The Roles of IRRI in the Genomics Era—Producing Knowledge Through New Technologies and Bringing the Benefits to the Poor

In conclusion, we want to point out that IRRI has special roles to play in bringing to the poor the benefits of many of the technologies we have just discussed. The sequencing of the rice genome, and then discovering the functions of individual genes and combining them to accelerate crop improvement, is revolutionizing rice science (Cantrell 2002). Our entry into this “Genomics Era” has fomented new interest in rice by the private sector. Critics fear that private ownership of portions of the rice genome will commercialize the crop in a way that subverts the right of farmers to grow the traditional varieties their ancestors developed over the millennia, as well as the improved varieties that publicly funded research institutions have bred and distributed as public goods over the past few decades. Insisting that rice must remain wholly within the public domain, they roundly condemn both private research and public-private research partnerships. But they are silent on the question of how cash-strapped public research institutions—such as IRRI—can maintain momentum without private-sector participation and the patents that corporations need to protect their investments. Wholly public ownership of the fruits of rice research would require steadfast commitment to public support for that research, which—sadly—is currently lacking (Cantrell 2002).
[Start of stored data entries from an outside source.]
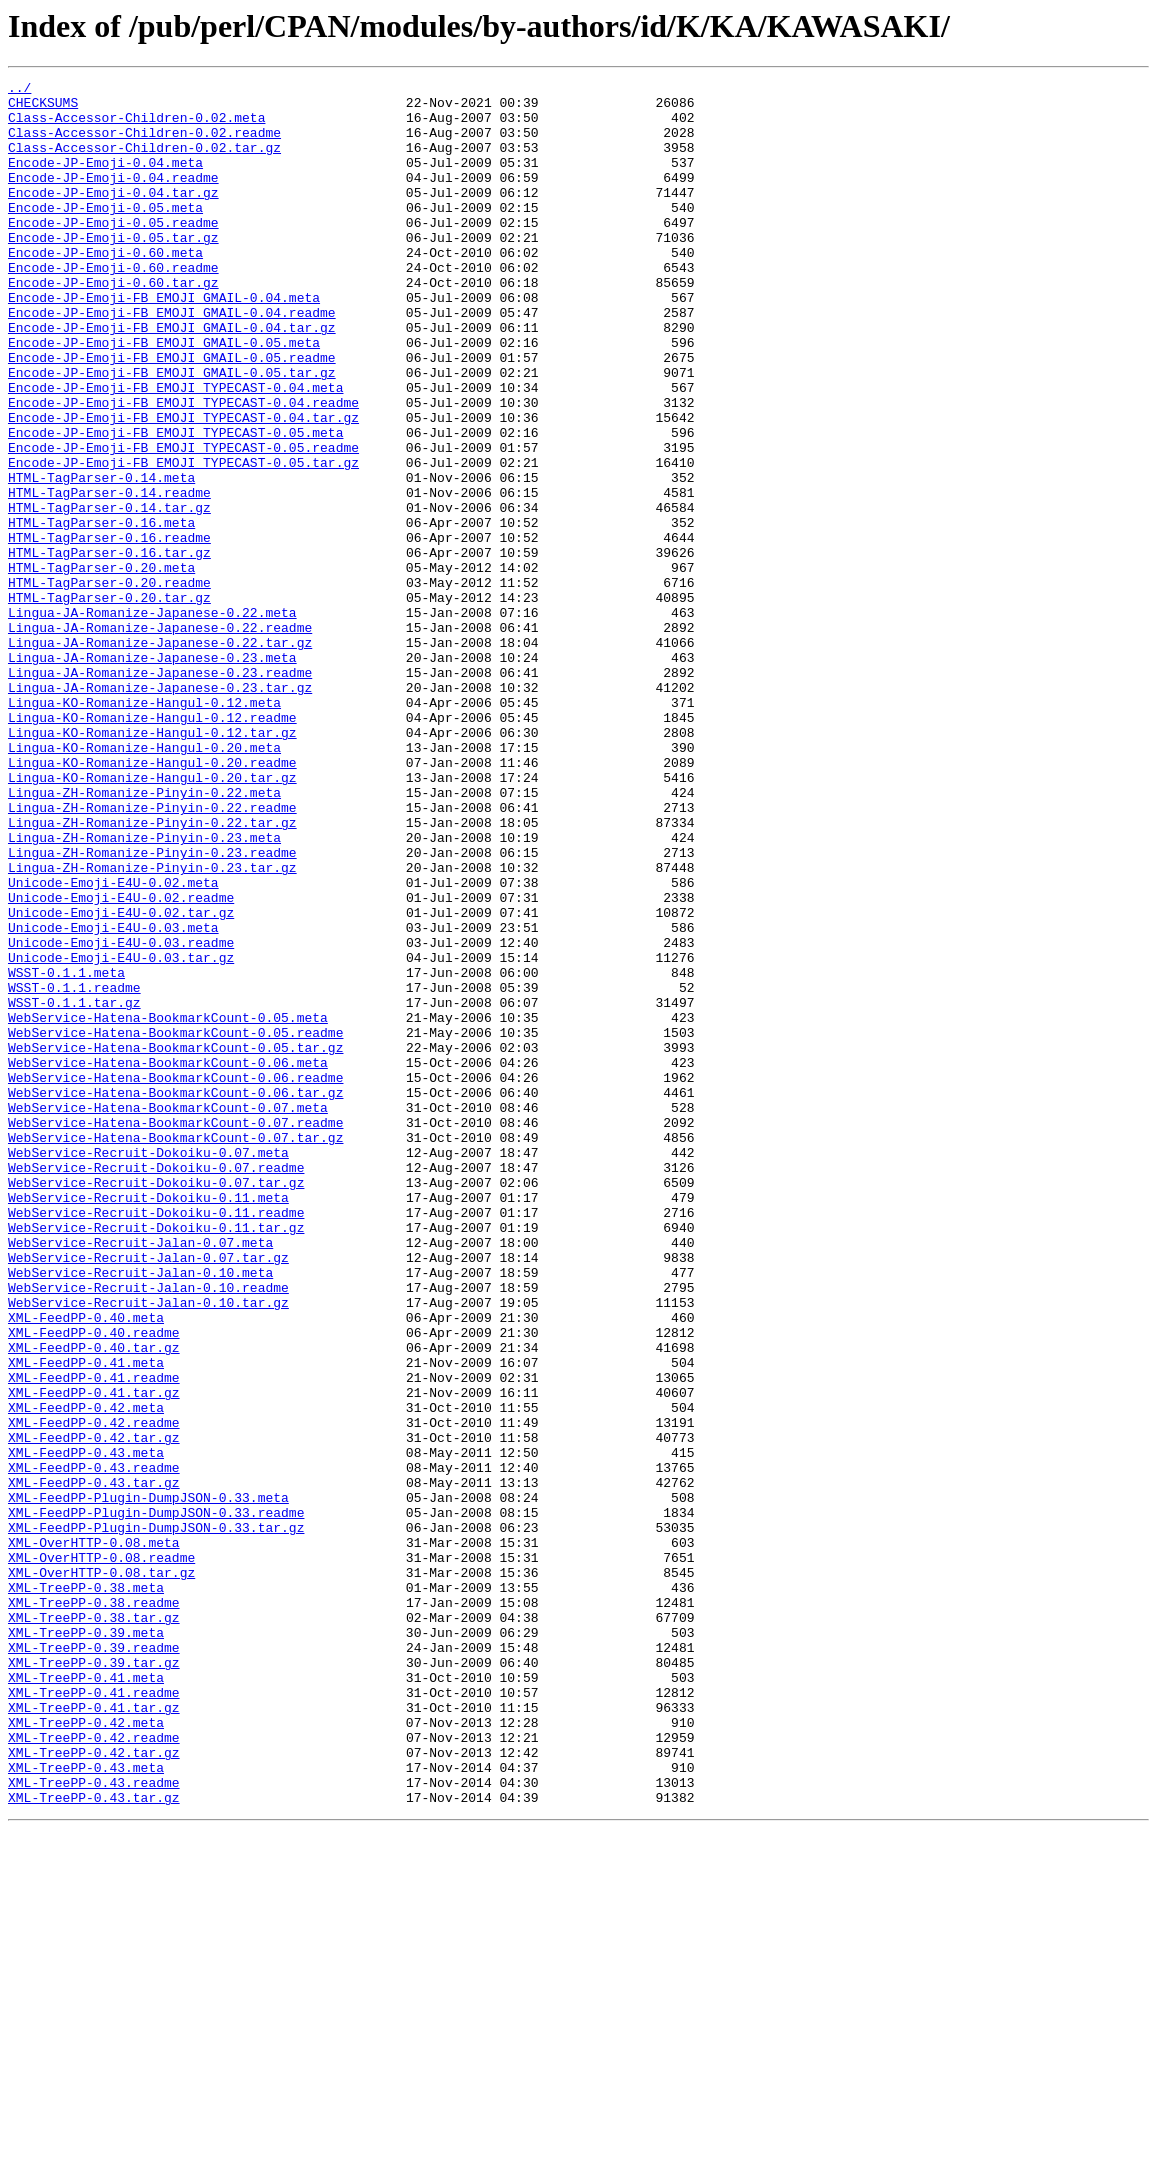 This screenshot has width=1157, height=2174. I want to click on WebService-Recruit-Jalan-0.07.meta, so click(140, 1476).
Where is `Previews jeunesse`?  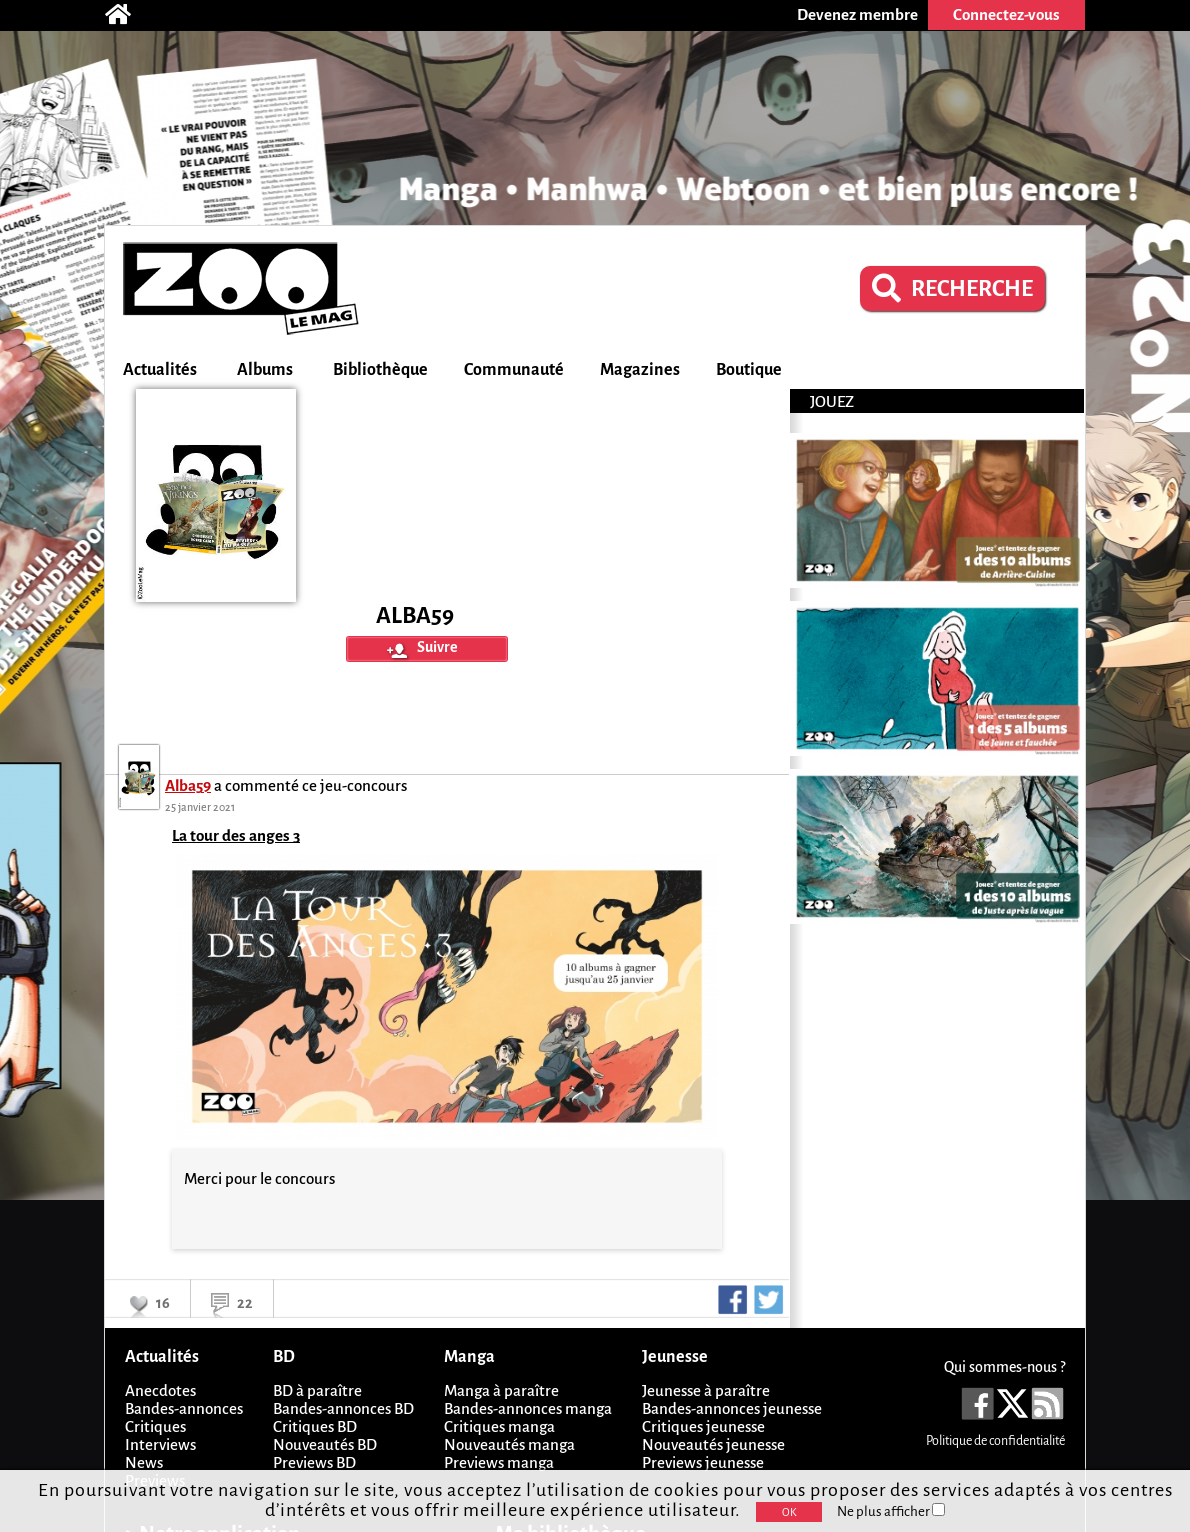 Previews jeunesse is located at coordinates (703, 1462).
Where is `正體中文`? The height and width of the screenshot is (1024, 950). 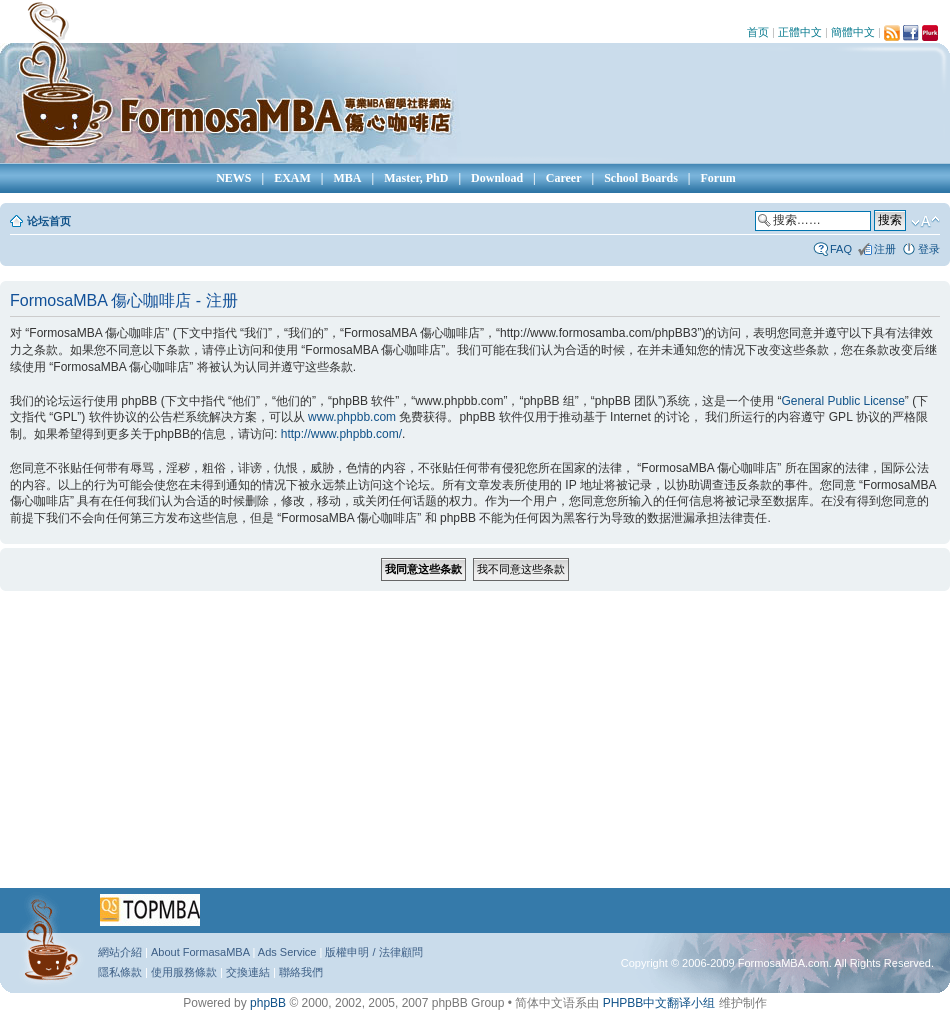 正體中文 is located at coordinates (800, 32).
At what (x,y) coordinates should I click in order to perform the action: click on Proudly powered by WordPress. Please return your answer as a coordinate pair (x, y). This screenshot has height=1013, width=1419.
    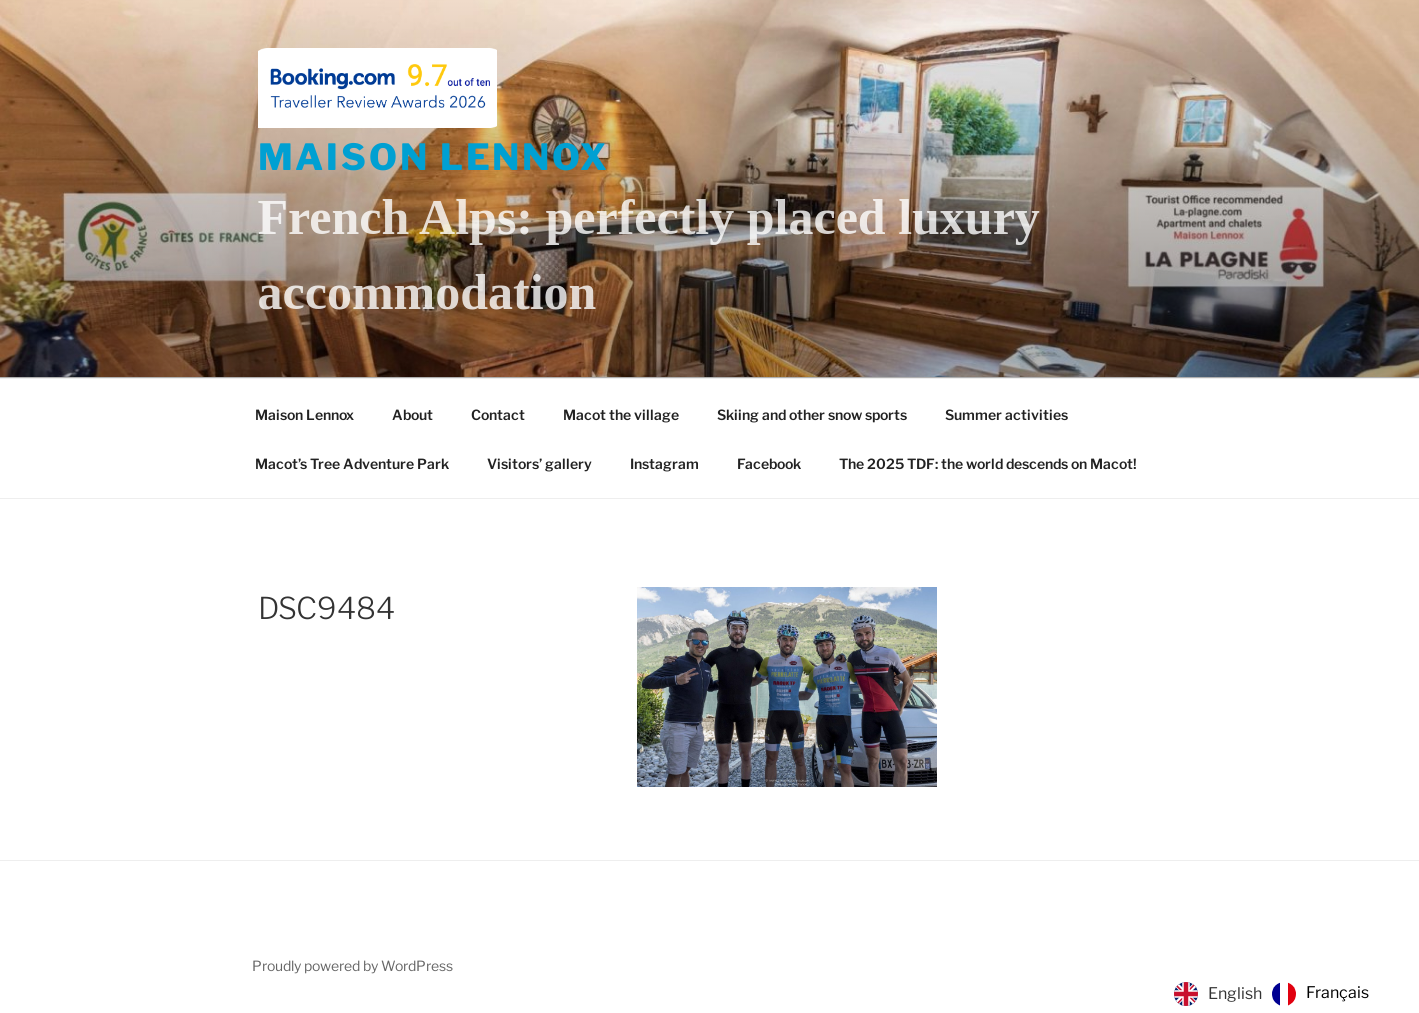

So, IRRI’s roles as a producer of knowledge and a catalyst in technology development and transfer among various public institutions—and increasingly between the public and private sectors—are important as never before to assure strength in both sectors and that a balance is maintained (Leung et al 2002). For example, an approach we advocate is the formation of the International Rice Functional Genomics Consortium (www.iris.irri.org/IRFGC/) as a means to engage both developed and developing nations to contribute to the functional characterization of all agronomically important genes in rice. Active participation by developing countries will ensure access to the new science in the future.

            As we have illustrated in this presentation, IRRI’s key assets are a wealth of genetic resources and collective know-how across biological disciplines that are directly relevant to improving rice-based production systems, which will result in enhancing national and household food security and thus alleviating poverty across Asia and the Pacific. We have invested in research infrastructure to provide training and complementary support to our NARES research partners and have the technical expertise to be a strong research partner with advanced research institutions (ARIs).

            IRRI has also adopted a policy on intellectual property rights that adheres to our principles and mission and, at the same time, allows us to collaborate widely with both the private and public sectors to bring in new science to benefit the poor. To capitalize on the advances being made in rice science research to which we devoted a large portion of this presentation, IRRI can serve as the unbiased “broker” between the rice improvement institutions in the developing world and the ARIs.

We are happy to use this forum—created by this FAO conference to celebrate the International Year of Rice—to get our important message across to this audience, which represents such a wide spectrum of interests. If you remember nothing else of what we’ve just discussed, please do remember how fittingly the IYR slogan  “Rice Is Life” applies to Asia today and that, conversely, as we believe we have just illustrated, the Asia of the future has no life without rice.